Abstract
With Italian and German forces penetrating the resource-rich and strategically vital Middle East, the Anglo-American Allies wanted to avoid further antagonizing the Arabs over Palestine. After the British interventions in Iraq, the Levant, Iran, and Egypt, the State Department feared that any further alienation might spark opposition in other countries as well, including India, and require the diversion of troops. The war starkly demonstrated the importance of good relations with the peoples of the Middle East for safeguarding vital supply lines and resources (particularly oil) and protecting troops and lines of communication.
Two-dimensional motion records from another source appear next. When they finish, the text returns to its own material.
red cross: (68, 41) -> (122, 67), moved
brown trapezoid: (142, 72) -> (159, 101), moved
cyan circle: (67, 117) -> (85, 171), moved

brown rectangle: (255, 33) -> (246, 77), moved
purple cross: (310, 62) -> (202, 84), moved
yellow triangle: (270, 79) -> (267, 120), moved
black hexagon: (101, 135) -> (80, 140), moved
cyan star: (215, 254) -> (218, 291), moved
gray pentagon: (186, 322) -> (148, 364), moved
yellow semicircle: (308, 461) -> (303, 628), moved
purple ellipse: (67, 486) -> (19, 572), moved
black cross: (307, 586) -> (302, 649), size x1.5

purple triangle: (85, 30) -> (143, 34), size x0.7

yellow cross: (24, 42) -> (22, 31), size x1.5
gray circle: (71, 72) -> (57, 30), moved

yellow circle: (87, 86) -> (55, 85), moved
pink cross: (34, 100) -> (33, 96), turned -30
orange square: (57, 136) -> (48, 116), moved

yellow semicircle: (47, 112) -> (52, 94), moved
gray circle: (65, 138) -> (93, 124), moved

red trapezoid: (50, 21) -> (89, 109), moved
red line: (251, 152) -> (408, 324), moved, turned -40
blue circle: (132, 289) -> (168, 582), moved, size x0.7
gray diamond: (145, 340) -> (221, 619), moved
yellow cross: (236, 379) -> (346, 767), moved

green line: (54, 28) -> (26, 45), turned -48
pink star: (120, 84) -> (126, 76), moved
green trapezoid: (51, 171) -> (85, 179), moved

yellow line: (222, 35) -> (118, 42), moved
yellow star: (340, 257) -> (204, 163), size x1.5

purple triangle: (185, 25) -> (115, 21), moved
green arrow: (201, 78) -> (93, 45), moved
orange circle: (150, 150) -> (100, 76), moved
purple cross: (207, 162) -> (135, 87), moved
More provocations might jeopardize FDR’s larger objectives, pitting US forces against the peoples of the region, most merely asserting a “natural desire” for self-rule.4
[The Atlantic Charter’s] second article refers to the protection of peoples in their home and in their not being forcibly moved about at the will of anyone else. That is quite a hurdle to get over if you are going to eject a million people from Palestine.
Myron Taylor to the postwar planners, September 1942.1
I assure Your Majesty that it is the view of the Government of the United States that no decision altering the basic situation of Palestine should be reached without full consultation with both Arabs and Jews.
FDR to King Ibn Saud, May 26, 1943.2
We favor the opening of Palestine to unrestricted Jewish immigration and colonization, and such a policy as to the result in the establishment there of a free and democratic Jewish commonwealth.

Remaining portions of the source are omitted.